Weaving in and out of its definitive ampersands and conditionals, encompassing single blocks of logic in those ever prevalent curly braces, tapping my keyboard rhythmically to the hum of my laptop as it transported bytes of data to the Arduino board, and heaving a prolonged bout of despair whenever my code didn't work, I rediscovered Arduino's software syntax as an unforgiving digital poetry of a kind, demanding strict adherence to the rules of its grammar. And I loved it all the more.

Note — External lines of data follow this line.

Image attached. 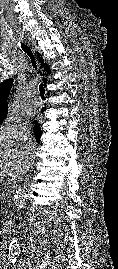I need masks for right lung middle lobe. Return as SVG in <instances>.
Segmentation results:
<instances>
[{"instance_id": "dd1d6c3e", "label": "right lung middle lobe", "mask_w": 118, "mask_h": 269, "mask_svg": "<svg viewBox=\"0 0 118 269\" xmlns=\"http://www.w3.org/2000/svg\"><path fill=\"white\" fill-rule=\"evenodd\" d=\"M7 117V106H3L0 108V123Z\"/></svg>"}]
</instances>
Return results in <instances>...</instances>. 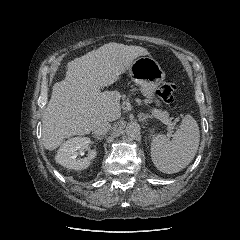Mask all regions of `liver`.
Instances as JSON below:
<instances>
[{"instance_id":"6515ba94","label":"liver","mask_w":240,"mask_h":240,"mask_svg":"<svg viewBox=\"0 0 240 240\" xmlns=\"http://www.w3.org/2000/svg\"><path fill=\"white\" fill-rule=\"evenodd\" d=\"M148 54L140 46L110 42L70 61L43 114L44 147L54 150L65 138L89 134L99 121L117 120L121 95L101 88L119 80L137 57Z\"/></svg>"}]
</instances>
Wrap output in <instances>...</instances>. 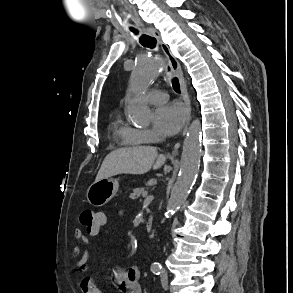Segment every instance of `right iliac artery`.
<instances>
[{"mask_svg":"<svg viewBox=\"0 0 293 293\" xmlns=\"http://www.w3.org/2000/svg\"><path fill=\"white\" fill-rule=\"evenodd\" d=\"M151 271L156 274V275H159L161 273V267H153L151 269Z\"/></svg>","mask_w":293,"mask_h":293,"instance_id":"1","label":"right iliac artery"}]
</instances>
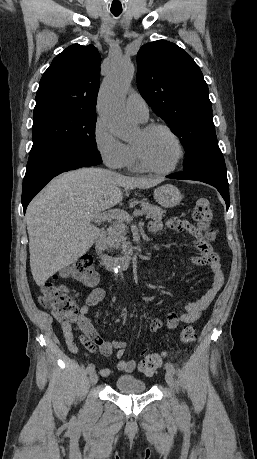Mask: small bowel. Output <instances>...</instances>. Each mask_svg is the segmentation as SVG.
<instances>
[{"label":"small bowel","instance_id":"1","mask_svg":"<svg viewBox=\"0 0 257 459\" xmlns=\"http://www.w3.org/2000/svg\"><path fill=\"white\" fill-rule=\"evenodd\" d=\"M162 227L173 231H184L194 240L198 256L190 258V262L197 266H208L212 274V283L207 292L195 302H188L184 306L181 314L170 312L166 318L167 327L174 329L180 325L191 324L197 321L202 312L205 311L214 300L218 292L224 285V274L221 268L218 254L214 251L210 243L199 237L196 227L187 220L171 218L164 222L152 221L149 224L150 232H157ZM105 298V290L101 287H95L87 296L85 303L81 306L79 313L73 320L62 321V329L68 350L73 354L79 353V347L74 342V330L72 323L75 324V330L79 331V340L90 352L97 350L103 356H110L115 351L116 367L123 372H132L137 366L135 360H124L126 342L121 340L105 341L96 331L95 327L87 317L92 306L97 305ZM163 323L160 319H153L149 324L150 331L154 332L162 328ZM145 352H143L144 354ZM100 375L107 377L110 375L109 368H102Z\"/></svg>","mask_w":257,"mask_h":459}]
</instances>
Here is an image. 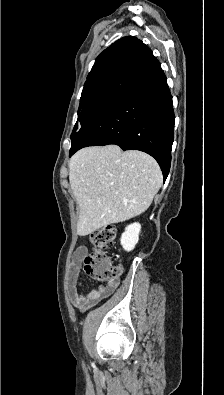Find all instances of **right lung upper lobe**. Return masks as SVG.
<instances>
[{
	"instance_id": "cb5924a9",
	"label": "right lung upper lobe",
	"mask_w": 224,
	"mask_h": 395,
	"mask_svg": "<svg viewBox=\"0 0 224 395\" xmlns=\"http://www.w3.org/2000/svg\"><path fill=\"white\" fill-rule=\"evenodd\" d=\"M133 36L123 37L99 54L87 77L86 83L106 73L121 70L142 45Z\"/></svg>"
}]
</instances>
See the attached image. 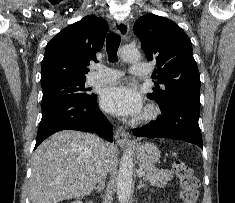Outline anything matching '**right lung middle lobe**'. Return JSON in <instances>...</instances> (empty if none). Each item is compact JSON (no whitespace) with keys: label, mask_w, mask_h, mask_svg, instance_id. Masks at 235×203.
Wrapping results in <instances>:
<instances>
[{"label":"right lung middle lobe","mask_w":235,"mask_h":203,"mask_svg":"<svg viewBox=\"0 0 235 203\" xmlns=\"http://www.w3.org/2000/svg\"><path fill=\"white\" fill-rule=\"evenodd\" d=\"M85 80L59 81L42 85V107L63 99H88L92 95L86 93Z\"/></svg>","instance_id":"dd1d6c3e"}]
</instances>
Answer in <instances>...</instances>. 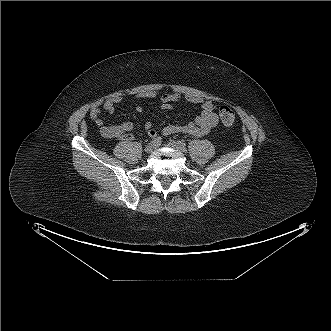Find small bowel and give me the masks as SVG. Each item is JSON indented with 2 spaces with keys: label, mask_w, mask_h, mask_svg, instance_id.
<instances>
[{
  "label": "small bowel",
  "mask_w": 331,
  "mask_h": 331,
  "mask_svg": "<svg viewBox=\"0 0 331 331\" xmlns=\"http://www.w3.org/2000/svg\"><path fill=\"white\" fill-rule=\"evenodd\" d=\"M157 97V93L155 91H143L134 96L135 100L142 99H153ZM181 95L176 92L164 93L159 96L160 107L164 110H170L173 108V104L179 102L181 100ZM184 99L191 104L200 105L201 112L197 116H195L194 120L184 124H169L162 128L161 133L163 135H171V134H188L195 137H202L207 135L212 131V129L218 124V117L215 112L216 106L215 104L204 98L193 96V95H185ZM122 101V97L119 95L107 98L105 100L99 101L93 105L90 117L93 120L94 124L100 127L101 134L106 138H119L123 140H133L134 136L131 134L134 129V124L130 121L122 122L119 125L106 126L104 125V121L101 118V110L103 109L109 115H112L115 110V106ZM137 113H144V108L141 105H137L135 107ZM144 128L146 133L150 137L157 138L158 131L154 128L152 122L147 120L144 124Z\"/></svg>",
  "instance_id": "small-bowel-1"
}]
</instances>
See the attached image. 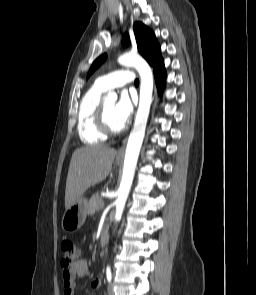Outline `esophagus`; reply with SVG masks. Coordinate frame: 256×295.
Here are the masks:
<instances>
[{
	"instance_id": "1",
	"label": "esophagus",
	"mask_w": 256,
	"mask_h": 295,
	"mask_svg": "<svg viewBox=\"0 0 256 295\" xmlns=\"http://www.w3.org/2000/svg\"><path fill=\"white\" fill-rule=\"evenodd\" d=\"M126 138H124L123 143H125ZM124 156V148L123 146L119 148L118 152H117V158H123Z\"/></svg>"
}]
</instances>
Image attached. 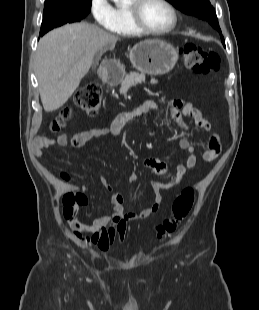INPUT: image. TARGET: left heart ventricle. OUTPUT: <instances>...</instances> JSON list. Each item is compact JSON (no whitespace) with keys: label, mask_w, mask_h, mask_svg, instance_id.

I worked in the lab of Rafael Song, NYU Abu Dhabi assistant professor of Mechanical and Biomedical Engineering, modeling a worm-detecting unit with the use of the Arduino development board and software, basic circuit components, and a few other tools, which would be integrated into the design of a microfluidic worm-dispensing device. Working with Ahmad G. Saad, Class of 2014, as well as with advice and support from Matt Karau of the University's Design and Innovation Lab, I rekindled my interest in software programming, marveled at the sheer volume of layers underneath layers of complexity that shrouded the most simple software command, and carried my code at the edge of my tongue in much the same way a lyricist would a poem, continuously seeking positive refinement to the most obscure syllable. And when I was so enraptured by the beauty of the environment that I strayed too far out of the box in the quest to address a simple challenge, Ahmad and Matt were on hand to nudge me gently back in, with much simpler and much more practical solutions.
I carried this childlike fascination for code back home to Nigeria, just in time to serve as an instructor at Africode, a project aimed at introducing African pre-college students to the concepts of software programming, and I watched on with a little jealousy as my fascination for this digital poetry was first matched and quickly superseded by that of the students. My awe in turn morphed into amazement at the speed and eagerness with which these students absorbed instructions and applied them to the challenges they were assigned. Using the MIT AI2 app inventor and MINDSTORMS NXT Drive software tools, both admittedly less complex than the more professional Java and/or Python development environments, the students designed android-compatible mobile applications and brought robots to life, giving as much care to the aesthetic quality of their apps as to the accuracy of execution of their robots' movements. In one particular instance we had been hunched for hours over the design of the mobile version of the popular "Whac-a-Mole" arcade game, discussing a way to accurately report the number of times the "mole" had been hit, and I began rattling out a complicated string of instructions in excitement, pleading with some of the students to try out my suggestion.
"Oh but I already solved it," one of the students said. "It wasn't that difficult. I did it using only a single instruction." I smiled, sagging my shoulders in mock despair, and listened as the student walked me through his solution. I had stepped out of the box again.